Quand on se penche vers l’autre

Il est assis. Vieil homme au regard sage, à l’allure posée, les pieds croisés, les habits sales. Comme d’habitude je le salue du regard, je lui dis bonjour en passant. Comme d’habitude il me sourit.
Mais cette fois-là, je ne sais pas trop pourquoi, je lui demande : ça va ? Question quelque peu stupide, ou plutôt douloureuse : sans doute que ça ne va pas très fort, puisque Anton est assis par terre, devant le Carrefour Market, comme tous les jours.
Et comme tous les jours, il semble fatigué mais serein malgré cette position vulnérable, malgré le regard de passants qui s’arrêtent à peine, malgré la boîte de conserve vide, devant lui, réclamant des piécettes.
A ma question, il me répond par un geste : ça ne va pas fort, visiblement. Il me montre son épaule. Il me dit qu’il a mal.
Je ne sais que répondre, en fait, et je me trouve bien bête d’avoir posé cette question, ce « ça va ? » tellement banal habituellement qu’on ne fait même plus attention au sens des mots.

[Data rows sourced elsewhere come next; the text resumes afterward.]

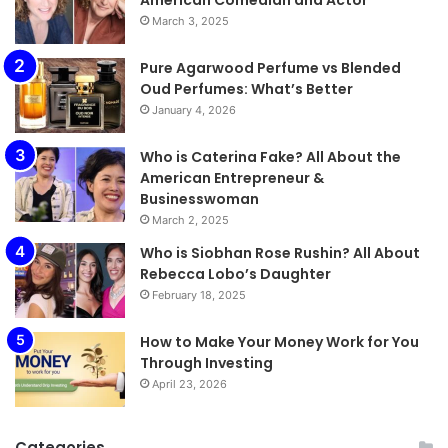
March 3, 2025
Pure Agarwood Perfume vs Blended
Oud Perfumes: What’s Better
January 4, 2026
Who is Caterina Fake? All About the
American Entrepreneur &
Businesswoman
March 2, 2025
Who is Siobhan Rose Rushin? All About
Rebecca Lobo’s Daughter
February 18, 2025
How to Make Your Money Work for You
Through Investing
April 23, 2026
Categories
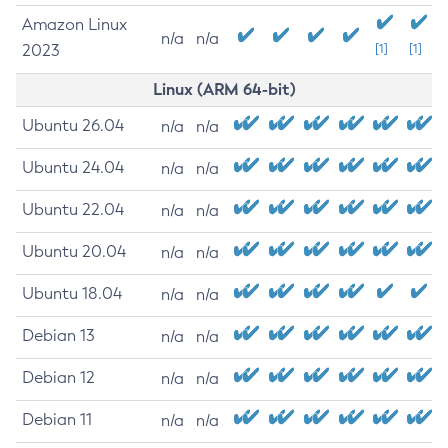
Amazon Linux
n/a
n/a
2023
[1]
[1]
Linux (ARM 64-bit)
Ubuntu 26.04
n/a
n/a
Ubuntu 24.04
n/a
n/a
Ubuntu 22.04
n/a
n/a
Ubuntu 20.04
n/a
n/a
Ubuntu 18.04
n/a
n/a
Debian 13
n/a
n/a
Debian 12
n/a
n/a
Debian 11
n/a
n/a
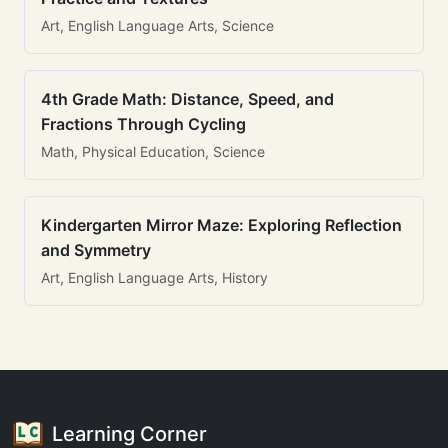
Art, English Language Arts, Science
4th Grade Math: Distance, Speed, and
Fractions Through Cycling
Math, Physical Education, Science
Kindergarten Mirror Maze: Exploring Reflection
and Symmetry
Art, English Language Arts, History
Learning Corner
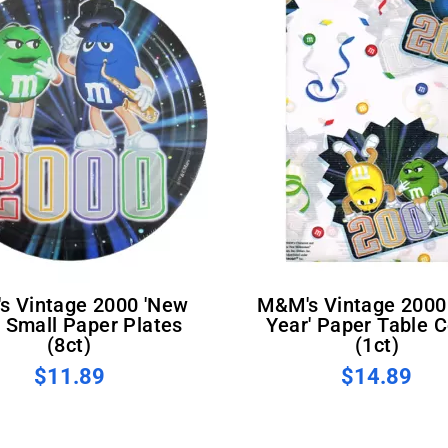
M&M's Vintage 2000 'New
' Small Paper Plates
Year' Paper Table 
(8ct)
(1ct)
$11.89
$14.89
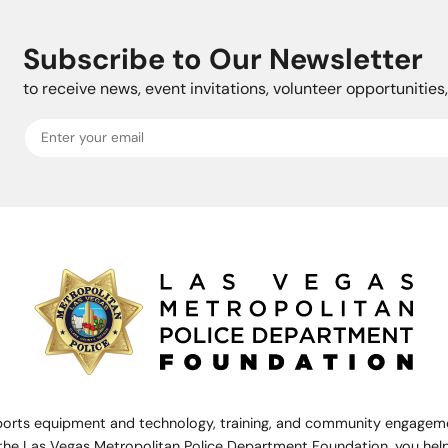
Subscribe to Our Newsletter
to receive news, event invitations, volunteer opportunitie
rts equipment and technology, training, and community engagemen
the Las Vegas Metropolitan Police Department Foundation, you help 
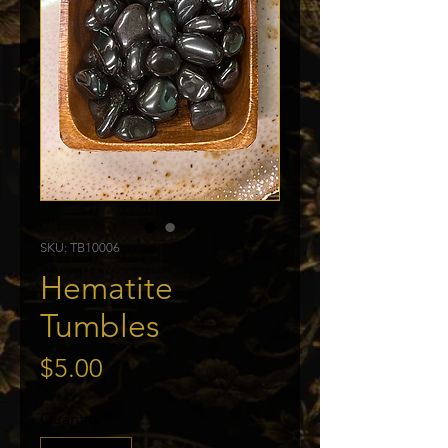
SKU: TB10006
Hematite
Tumbles
Price
$5.00
Quantity
*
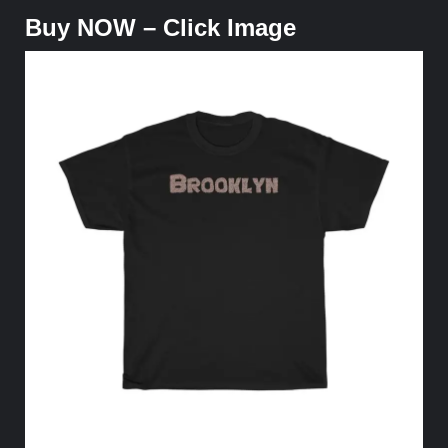
Buy NOW – Click Image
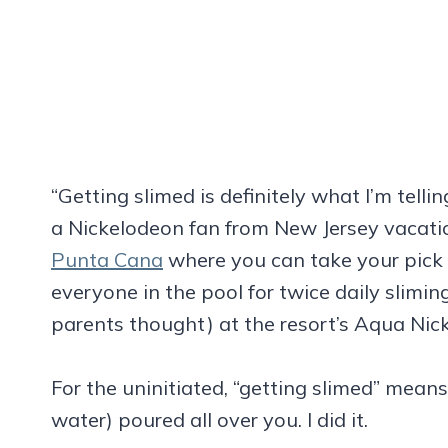
“Getting slimed is definitely what I’m telli
a Nickelodeon fan from New Jersey vacati
Punta Cana
where you can take your pick o
everyone in the pool for twice daily sliming
parents thought) at the resort’s Aqua Nic
For the uninitiated, “getting slimed” mean
water) poured all over you. I did it.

Et quand l’autre répond que ça ne va pas ? On esquive ?
On s’arrête ? Et quand l’autre est assis par terre, quand il mendie, quand il est sale, on s’arrête ? On discute ? Les passants me frôlent sur le trottoir étroit. La plupart nous regardent quand ils passent près de nous. Je gène la circulation. Je me penche vers l’homme, pose ma main doucement sur son épaule, je ne sais pas trop quoi dire. « Vous avez mal à l’épaule ? » Peut-être me raconte-t-il n’importe quoi, après tout, pour que j’aie pitié, pour que je lui donne quelque-chose, quelques pièces. Il me fait signe de m’assoir près de lui, sur le trottoir. Il semble être heureux de parler un peu.

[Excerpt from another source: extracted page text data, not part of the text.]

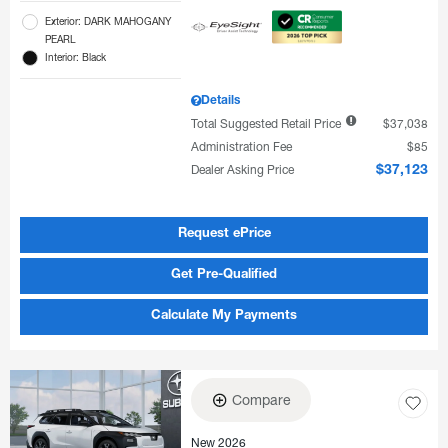
Exterior: DARK MAHOGANY
PEARL
Interior: Black
Details
Total Suggested Retail Price
$37,038
Administration Fee
$85
Dealer Asking Price
$37,123
Request ePrice
Get Pre-Qualified
Calculate My Payments
Compare
New 2026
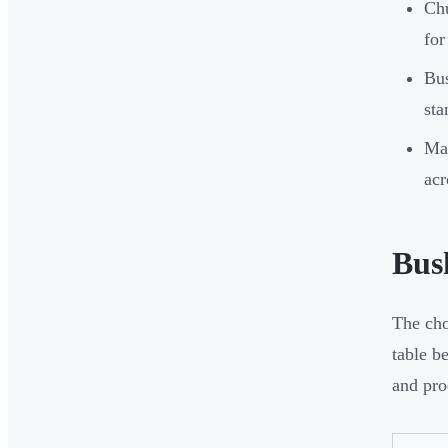
Chu
for
Bus
sta
Man
acr
Bus
The cho
table b
and pro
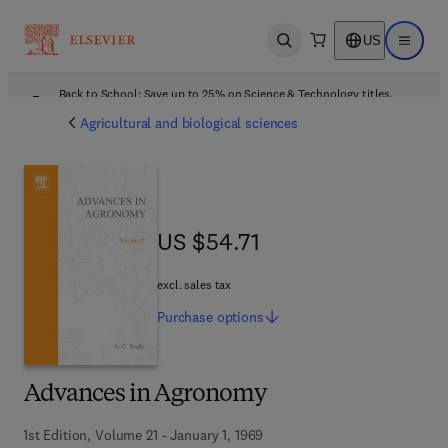
US
Open search
Open ma
Back to School: Save up to 25% on Science & Technology titles.
Offer details
Agricultural and biological sciences
US $54.71
US $54.71
excl. sales tax
Purchase
options
Advances in Agronomy
1st Edition, Volume 21 - January 1, 1969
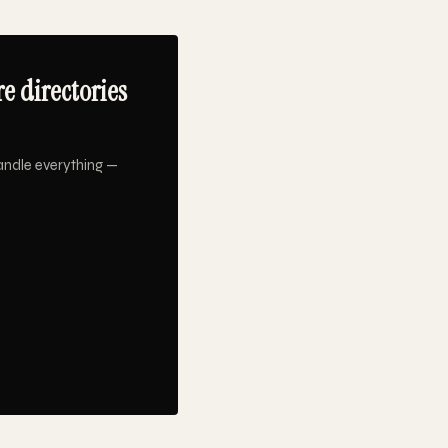
e directories
andle everything —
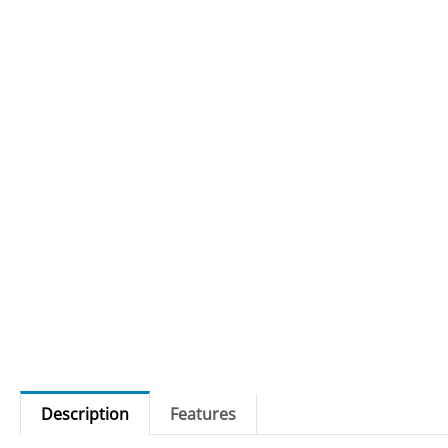
Description
Features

Je lui souris une dernière fois et lui souhaite bon courage.
M’assoir pour discuter plus longtemps est au-dessus de mes forces. Les gens passent toujours sur le trottoir. Je repars…

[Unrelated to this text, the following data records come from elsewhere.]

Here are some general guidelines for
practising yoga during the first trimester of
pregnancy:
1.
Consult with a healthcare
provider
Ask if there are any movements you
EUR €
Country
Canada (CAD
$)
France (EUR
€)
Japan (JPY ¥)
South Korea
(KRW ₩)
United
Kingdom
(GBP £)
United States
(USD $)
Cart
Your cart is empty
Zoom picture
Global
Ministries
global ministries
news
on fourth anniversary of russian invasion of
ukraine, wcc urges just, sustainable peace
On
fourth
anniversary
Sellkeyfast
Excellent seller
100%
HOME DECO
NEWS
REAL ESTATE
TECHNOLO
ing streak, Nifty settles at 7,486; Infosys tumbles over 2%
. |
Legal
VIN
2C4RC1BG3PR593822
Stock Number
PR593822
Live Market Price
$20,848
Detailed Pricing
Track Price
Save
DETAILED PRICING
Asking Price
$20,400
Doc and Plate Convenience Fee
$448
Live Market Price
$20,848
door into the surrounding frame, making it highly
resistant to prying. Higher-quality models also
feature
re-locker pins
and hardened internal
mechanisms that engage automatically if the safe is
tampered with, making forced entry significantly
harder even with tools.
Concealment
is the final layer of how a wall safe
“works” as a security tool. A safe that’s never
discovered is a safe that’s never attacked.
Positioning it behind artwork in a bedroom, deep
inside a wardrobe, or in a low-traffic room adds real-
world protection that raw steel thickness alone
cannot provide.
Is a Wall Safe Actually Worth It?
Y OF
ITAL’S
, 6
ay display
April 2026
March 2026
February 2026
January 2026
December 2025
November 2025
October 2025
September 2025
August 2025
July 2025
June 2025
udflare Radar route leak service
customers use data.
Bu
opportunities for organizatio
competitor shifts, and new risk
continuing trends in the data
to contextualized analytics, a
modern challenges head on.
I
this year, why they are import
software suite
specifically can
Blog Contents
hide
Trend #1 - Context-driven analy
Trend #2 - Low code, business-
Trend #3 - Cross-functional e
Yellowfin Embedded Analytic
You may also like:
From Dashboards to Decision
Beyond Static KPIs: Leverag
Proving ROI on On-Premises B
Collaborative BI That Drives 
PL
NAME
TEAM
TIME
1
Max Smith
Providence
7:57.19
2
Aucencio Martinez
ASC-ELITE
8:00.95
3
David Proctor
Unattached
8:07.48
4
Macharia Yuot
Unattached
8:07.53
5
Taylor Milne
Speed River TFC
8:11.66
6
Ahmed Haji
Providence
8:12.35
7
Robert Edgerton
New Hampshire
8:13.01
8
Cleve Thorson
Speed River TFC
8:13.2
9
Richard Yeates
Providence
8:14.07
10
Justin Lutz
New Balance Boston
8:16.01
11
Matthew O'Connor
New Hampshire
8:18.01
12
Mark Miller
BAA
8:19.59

Je marche, je ne me retourne pas.
Plus loin, après un tournant de la rue, je m’arrête soudain.
Je me mets à fouiller dans mon sac et en sors du doliprane.
Je reviens en arrière, je le retrouve, toujours au même endroit, toujours ce même air de sagesse. Peut-être est-ce son âge avancé qui lui donne cette impression vénérable. Je lui tends les médicaments, persuadée qu’il sera déçu, qu’il aurait préféré des pièces, que ses problèmes de rhumatismes étaient joués, que c’était de la comédie pour m’attendrir, pour que je lui donne quelques euros. Des médicaments… la boîte est de plus presque vide, il ne reste que trois comprimés.
Pourtant, à ma grande surprise, il les prend, me remercie. Je
lui dis « c’est pour la douleur ». Je lui montre son épaule.
Son visage s’éclaire. Il me demande par gestes combien il faut en prendre, un? deux? Je lui réponds. Il me remercie encore, pose la main sur son cœur, il semble réellement heureux. Je ne sais pas si ce sont les trois comprimés qui le réjouissent ainsi, ou si c’est l’intention. Le voilà en tous cas transformé, empli d’une joie certaine. La joie sans doute d’un nouveau regard posé sur lui, la joie de se voir exister, de voir que sa vie a de l’importance, qu’elle mérite la peine de s’y attarder, la peine d’être soignée, guérie, consolée. La prochaine fois, sans doute, je m’arrêterai.